The term anterior cingulate epilepsy was first used by Andy and Chinn1 in 1957 to describe an experimental epilepsy model in cats. In 1970, Mazars2 published an article titled “Criteria for identifying cingulate epilepsies,” which predated magnetic resonance imaging (MRI) and at a time in which localization by intracerebral depth electrodes was problematic by today’s standards. In 1992, Bancaud and Talairach3 described a typical syndrome characterized by complex motor manifestations, intense fright, and incomplete loss of consciousness. In the MRI era, anterior cingulate epilepsy cases have been described in the form of case reports or short case series.4- 7 Little is known about posterior cingulate epilepsy. In 2008, Koubeissi et al8 analyzed the propagation of parietal cingulate seizures with secondary mesial temporal involvement. Other reports of posterior cingulate epilepsy did not validate the localization with favorable surgical outcomes.9
Identification of patients with cingulate epilepsies based on electroclinical features alone presents a major challenge in clinical epileptology. To this end, we report our experience in a series of patients with pharmacoresistant epilepsy who underwent targeted resections involving the cingulate gyrus between 1992 and 2009. The time span chosen corresponds to the interval during which all patients underwent MRI routinely.

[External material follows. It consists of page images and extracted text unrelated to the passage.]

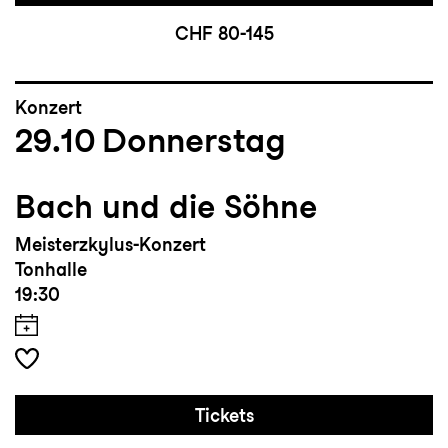
CHF 80-145
Konzert
29.10
Donnerstag
Bach und die Söhne
Meisterzkylus-Konzert
Tonhalle
19:30
Tickets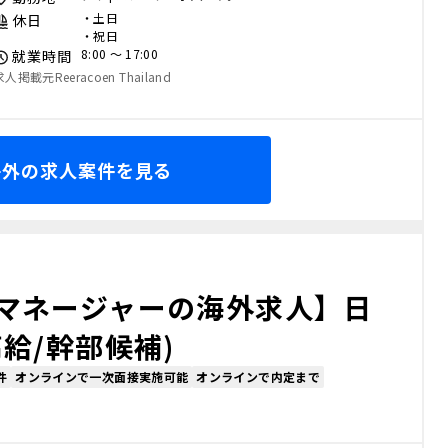
・土日
休日
・祝日
8:00 〜 17:00
就業時間
求人掲載元Reeracoen Thailand
海外の求人案件を見る
マネージャーの海外求人】日
給/幹部候補)
件
オンラインで一次面接実施可能
オンラインで内定まで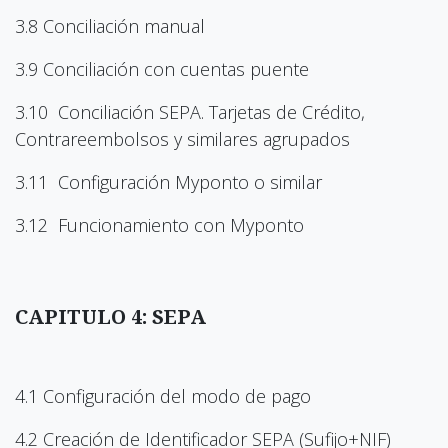
3.8 Conciliación manual
3.9 Conciliación con cuentas puente
3.10 Conciliación SEPA. Tarjetas de Crédito,
Contrareembolsos y similares agrupados
3.11 Configuración Myponto o similar
3.12 Funcionamiento con Myponto
CAPITULO 4: SEPA
4.1 Configuración del modo de pago
4.2 Creación de Identificador SEPA (Sufijo+NIF)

Patients were identified from the Cleveland Clinic and University of Texas Southwestern Medical Center epilepsy patient databases spanning from 1992 to 2009. We included patients who underwent resections of MRI-defined lesions confined to the cingulate gyrus.

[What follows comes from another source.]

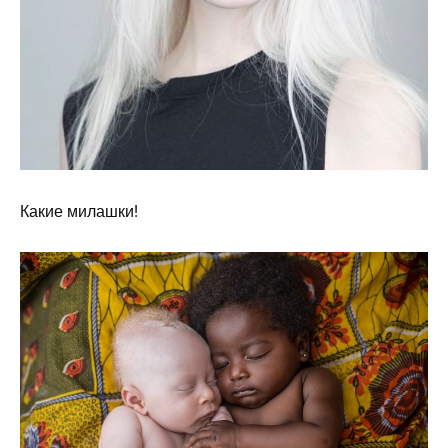
Какие милашки!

We included cases with good surgical outcomes (Engel class I) and cases with greater than 95% reduction in seizure frequency only if the patients experienced seizure freedom for at least 6 consecutive months following surgery. We excluded patients who were younger than 2 years of age at the time of video electroencephalography (EEG) evaluation and patients with less than 1 year of follow-up. After careful screening, 14 consecutive patients were included, with a follow-up period ranging from 1 to 11 years after the resection.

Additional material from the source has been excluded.